In the course of the day he had counted his remaining gold with great satisfaction. He had placed one broad, shining twenty-dollar piece in a small envelope, and now as he walked through the snow he fingered it in his pocket, feeling all the old satisfaction.

He was sure—it was an intuition as well as the logical result of reasoning—that Lucia Catherwood was still in the city and would return to Miss Grayson's cottage. Now he bent his own steps that way, looking up at the peaceful moon and down at the peaceful capital. Nothing was alight except the gambling houses; the dry snow crunched under his feet, but there was no other sound save the tread of an occasional sentinel, and the sharp crack of the timbers in a house contracting under the great cold.

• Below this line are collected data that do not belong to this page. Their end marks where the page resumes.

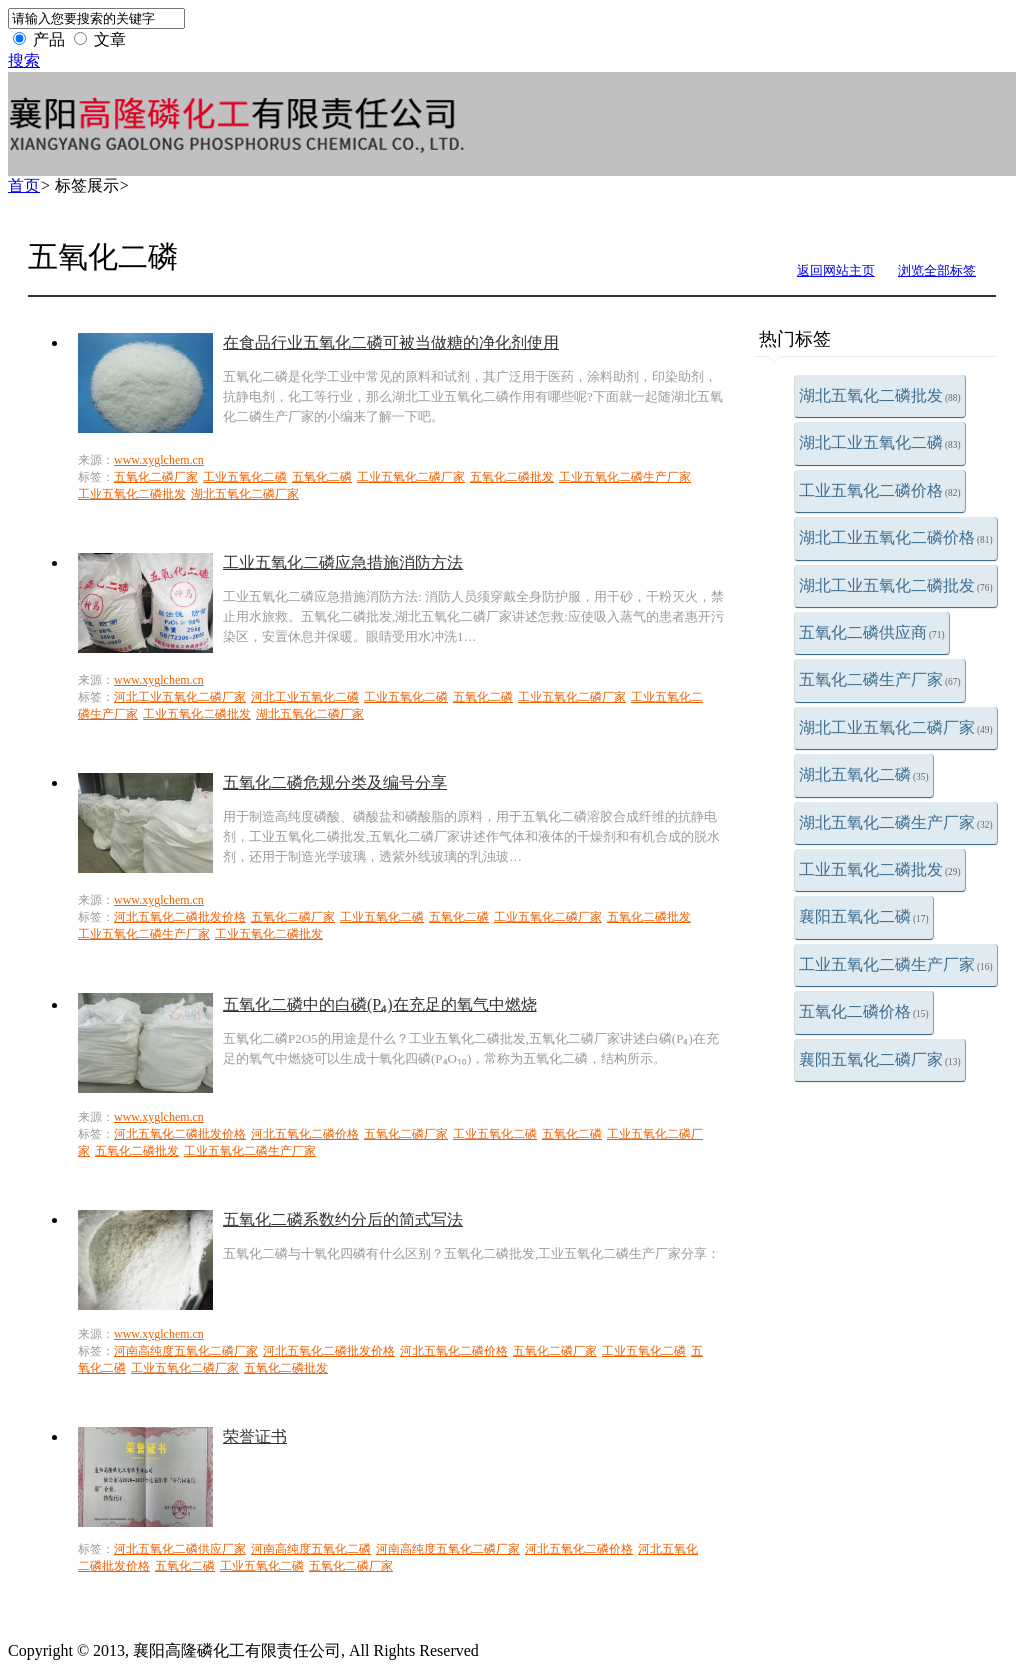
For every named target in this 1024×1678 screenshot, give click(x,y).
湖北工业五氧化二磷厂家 (896, 727)
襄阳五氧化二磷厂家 (880, 1059)
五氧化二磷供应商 (872, 632)
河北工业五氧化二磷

A wind arose and moaned in the desolate streets of the dark city. Prescott bent to the blast, and shivering, drew the collar of his military cloak high about his ears. Then he laughed at himself for a fool because he was going to the help of two women who probably hated and scorned him; but he went on.

The little house was dark and silent. The sky above, though shadowed by night, was blue and clear, showing everything that rose against it; but there was no smoke from the cottage to leave a trail there.

"That's wisdom," thought Prescott. "Coal's too precious a thing now in Richmond to be wasted. It would be cheaper to burn Confederate money."

He stood for a moment, shivering by the gate, having little thought of detection, as use had now bred confidence in him, and then went inside. It was the work of but half a minute to slip a double eagle in its paper wrapping in the crack under the door, and then he walked away feeling again that pleasing glow which always came over him after a good deed.

He was two squares away when he encountered a figure walking softly, and the moonlight revealed the features of Mr. Sefton, the last man in the world whom he wished to see just then. He was startled, even more startled than he would admit to himself, at encountering this man who hung upon him and in a measure seemed to cut off his breath.

But he was convinced once more that it was only chance, as the Secretary's face bore no look of malice, no thought of suspicion, being, on the contrary, mild and smiling. As before, he took Prescott's unresisting arm and pointed up at the bright stars in their sea of blue.

"They are laughing at our passions, Mr. Prescott, perhaps smiling is the word," he said. "Such a peace as that appeals to me. I am not fond of war and I know that you are not. I feel it particularly to-night. There is poetry in the heavens so calm and so cold."

Prescott said nothing; the old sense of oppression, of one caught in a trap, was in full force, and he merely waited.